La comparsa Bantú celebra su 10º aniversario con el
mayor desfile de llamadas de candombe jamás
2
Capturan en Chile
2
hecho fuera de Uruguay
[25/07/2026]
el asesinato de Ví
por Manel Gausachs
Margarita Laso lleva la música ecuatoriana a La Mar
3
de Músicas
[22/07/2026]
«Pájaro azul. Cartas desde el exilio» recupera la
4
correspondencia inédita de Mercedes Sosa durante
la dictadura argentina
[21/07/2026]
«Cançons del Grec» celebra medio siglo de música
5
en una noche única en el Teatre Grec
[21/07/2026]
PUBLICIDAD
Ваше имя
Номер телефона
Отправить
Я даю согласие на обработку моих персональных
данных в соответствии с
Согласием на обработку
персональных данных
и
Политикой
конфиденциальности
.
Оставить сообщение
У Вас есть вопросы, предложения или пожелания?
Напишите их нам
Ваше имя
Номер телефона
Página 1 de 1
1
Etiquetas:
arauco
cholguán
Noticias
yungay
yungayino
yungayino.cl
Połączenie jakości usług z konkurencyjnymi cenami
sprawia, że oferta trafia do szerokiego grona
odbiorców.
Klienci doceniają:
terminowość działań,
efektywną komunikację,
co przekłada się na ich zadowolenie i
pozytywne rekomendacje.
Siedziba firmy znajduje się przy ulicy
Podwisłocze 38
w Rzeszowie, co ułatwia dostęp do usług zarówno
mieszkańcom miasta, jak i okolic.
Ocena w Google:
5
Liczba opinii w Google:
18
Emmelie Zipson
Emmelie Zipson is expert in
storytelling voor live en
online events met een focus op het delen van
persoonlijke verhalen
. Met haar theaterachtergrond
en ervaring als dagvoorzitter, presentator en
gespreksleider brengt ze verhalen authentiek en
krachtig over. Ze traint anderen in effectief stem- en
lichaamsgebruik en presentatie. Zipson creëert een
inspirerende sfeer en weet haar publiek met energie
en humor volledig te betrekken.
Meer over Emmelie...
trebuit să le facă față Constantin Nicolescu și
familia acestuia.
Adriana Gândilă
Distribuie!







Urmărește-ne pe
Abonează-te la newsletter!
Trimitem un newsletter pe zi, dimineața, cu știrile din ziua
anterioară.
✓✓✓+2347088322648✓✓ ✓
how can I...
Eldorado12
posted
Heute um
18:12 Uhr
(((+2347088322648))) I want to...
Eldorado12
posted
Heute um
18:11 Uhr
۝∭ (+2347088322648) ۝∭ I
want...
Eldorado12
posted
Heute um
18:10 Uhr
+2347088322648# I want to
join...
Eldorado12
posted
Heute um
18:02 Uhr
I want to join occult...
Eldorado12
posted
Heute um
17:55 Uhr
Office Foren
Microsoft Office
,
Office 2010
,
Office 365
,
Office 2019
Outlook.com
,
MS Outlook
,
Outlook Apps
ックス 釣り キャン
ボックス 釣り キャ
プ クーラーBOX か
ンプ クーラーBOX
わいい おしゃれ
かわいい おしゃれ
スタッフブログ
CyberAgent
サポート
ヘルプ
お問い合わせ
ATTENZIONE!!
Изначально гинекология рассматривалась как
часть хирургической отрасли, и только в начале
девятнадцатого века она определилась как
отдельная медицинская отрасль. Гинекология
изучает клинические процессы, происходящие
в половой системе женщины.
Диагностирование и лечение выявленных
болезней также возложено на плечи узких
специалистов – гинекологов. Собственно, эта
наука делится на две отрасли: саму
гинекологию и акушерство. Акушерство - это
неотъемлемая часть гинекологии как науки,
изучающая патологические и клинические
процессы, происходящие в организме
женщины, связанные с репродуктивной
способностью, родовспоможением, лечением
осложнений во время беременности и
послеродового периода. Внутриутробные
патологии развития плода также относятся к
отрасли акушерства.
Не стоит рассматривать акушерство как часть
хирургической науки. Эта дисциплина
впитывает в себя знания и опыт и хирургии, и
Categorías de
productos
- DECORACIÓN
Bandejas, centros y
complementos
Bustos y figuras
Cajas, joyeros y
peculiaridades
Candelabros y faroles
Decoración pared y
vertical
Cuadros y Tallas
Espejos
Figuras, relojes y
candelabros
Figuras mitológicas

--

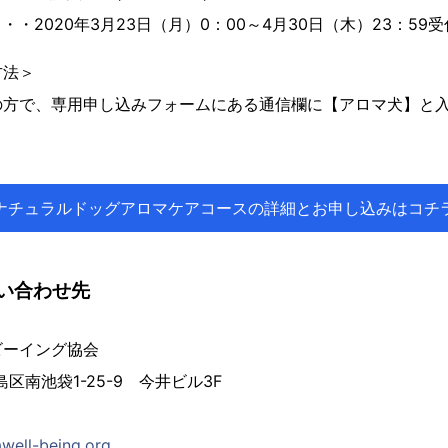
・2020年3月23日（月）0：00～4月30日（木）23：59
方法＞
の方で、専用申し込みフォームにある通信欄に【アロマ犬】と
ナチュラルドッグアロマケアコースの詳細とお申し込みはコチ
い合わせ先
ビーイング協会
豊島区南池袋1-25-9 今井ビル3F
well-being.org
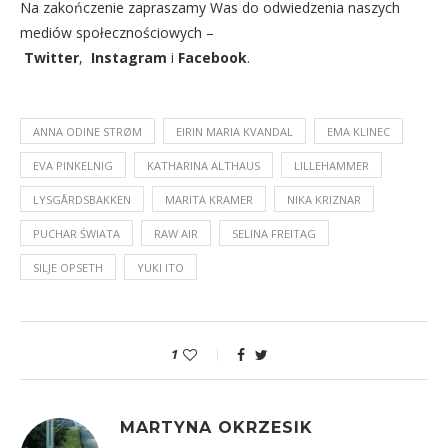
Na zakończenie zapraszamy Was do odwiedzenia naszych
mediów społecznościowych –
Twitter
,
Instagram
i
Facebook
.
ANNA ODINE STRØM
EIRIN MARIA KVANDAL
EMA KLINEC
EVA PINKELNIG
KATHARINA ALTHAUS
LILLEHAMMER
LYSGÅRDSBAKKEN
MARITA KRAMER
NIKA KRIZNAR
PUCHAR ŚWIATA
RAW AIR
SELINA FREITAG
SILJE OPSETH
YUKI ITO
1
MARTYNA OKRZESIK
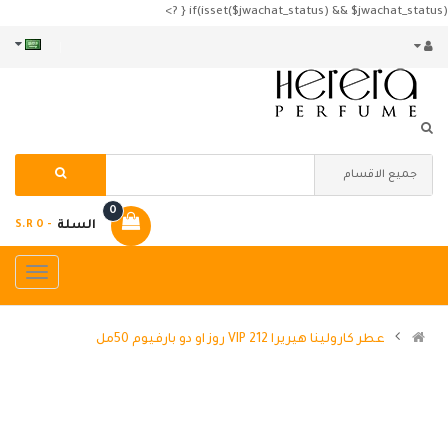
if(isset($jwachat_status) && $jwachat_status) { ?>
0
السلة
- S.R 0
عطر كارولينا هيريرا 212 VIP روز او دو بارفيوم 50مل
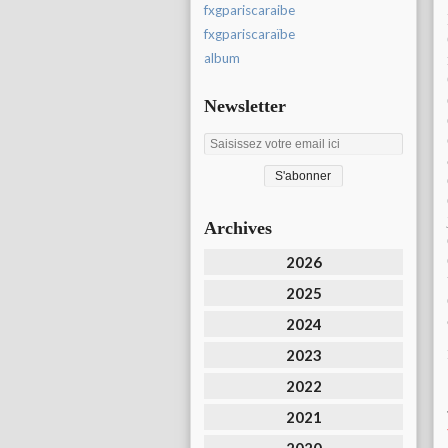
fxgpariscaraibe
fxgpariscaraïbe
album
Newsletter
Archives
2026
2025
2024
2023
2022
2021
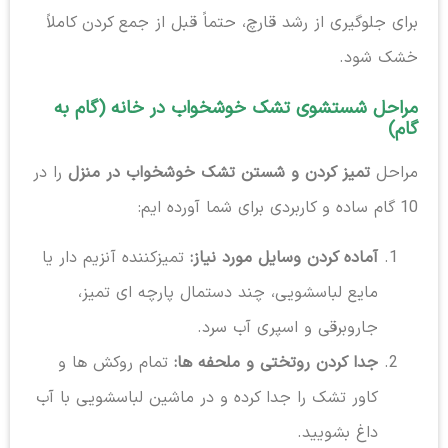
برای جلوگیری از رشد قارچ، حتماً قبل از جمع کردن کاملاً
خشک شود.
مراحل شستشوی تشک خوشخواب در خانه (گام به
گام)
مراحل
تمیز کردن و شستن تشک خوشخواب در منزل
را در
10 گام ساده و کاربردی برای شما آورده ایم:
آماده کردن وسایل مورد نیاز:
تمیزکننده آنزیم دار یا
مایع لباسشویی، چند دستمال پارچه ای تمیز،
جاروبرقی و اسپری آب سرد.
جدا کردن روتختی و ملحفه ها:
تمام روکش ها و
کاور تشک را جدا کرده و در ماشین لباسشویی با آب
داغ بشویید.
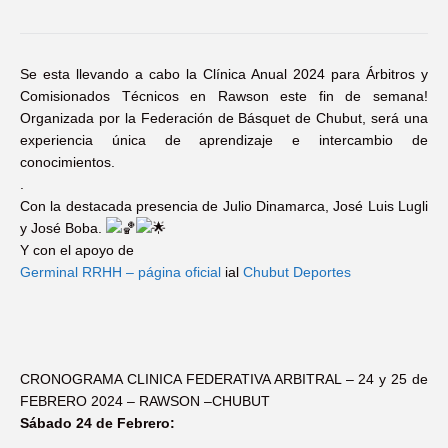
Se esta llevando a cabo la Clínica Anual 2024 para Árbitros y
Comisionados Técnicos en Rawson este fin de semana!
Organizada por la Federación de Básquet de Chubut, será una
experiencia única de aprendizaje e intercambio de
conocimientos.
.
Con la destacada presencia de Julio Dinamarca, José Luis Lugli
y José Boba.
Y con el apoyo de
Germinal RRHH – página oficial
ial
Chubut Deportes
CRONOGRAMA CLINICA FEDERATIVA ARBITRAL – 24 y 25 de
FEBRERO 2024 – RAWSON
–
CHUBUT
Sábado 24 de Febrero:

==

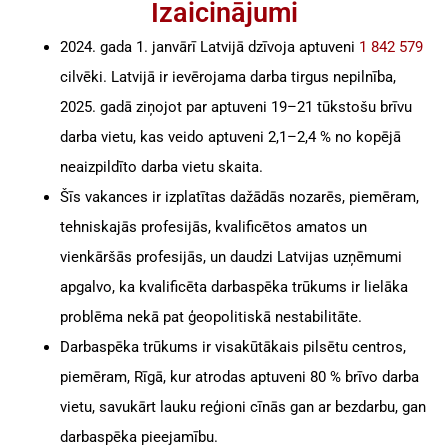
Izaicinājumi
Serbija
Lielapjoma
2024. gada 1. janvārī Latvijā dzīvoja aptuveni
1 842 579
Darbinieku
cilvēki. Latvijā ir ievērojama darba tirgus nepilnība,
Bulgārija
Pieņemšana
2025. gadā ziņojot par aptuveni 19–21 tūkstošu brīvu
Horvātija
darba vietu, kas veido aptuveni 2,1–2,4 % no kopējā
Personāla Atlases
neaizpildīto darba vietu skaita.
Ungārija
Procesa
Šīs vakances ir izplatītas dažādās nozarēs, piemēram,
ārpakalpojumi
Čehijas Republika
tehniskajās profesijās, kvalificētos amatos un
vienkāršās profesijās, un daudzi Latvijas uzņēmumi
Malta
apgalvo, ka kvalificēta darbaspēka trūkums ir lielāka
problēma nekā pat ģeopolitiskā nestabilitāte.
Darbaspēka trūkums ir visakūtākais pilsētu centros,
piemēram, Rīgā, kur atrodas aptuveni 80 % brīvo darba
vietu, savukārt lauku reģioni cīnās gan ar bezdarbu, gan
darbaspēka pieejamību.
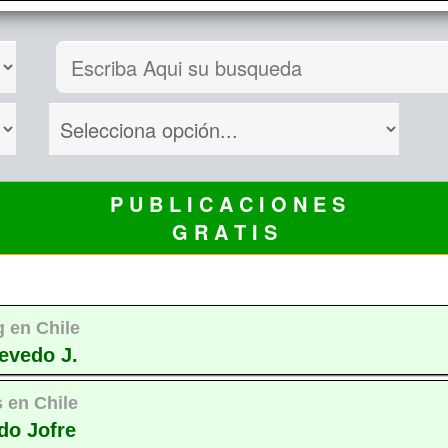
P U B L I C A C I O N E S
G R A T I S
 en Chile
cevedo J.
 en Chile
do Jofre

Task to complete: Above are the records. Identify each line that contains the word "کردن".

Answer for the task:
برای جلوگیری از رشد قارچ، حتماً قبل از جمع کردن کاملاً
تمیز کردن و شستن تشک خوشخواب در منزل
آماده کردن وسایل مورد نیاز:
جدا کردن روتختی و ملحفه ها:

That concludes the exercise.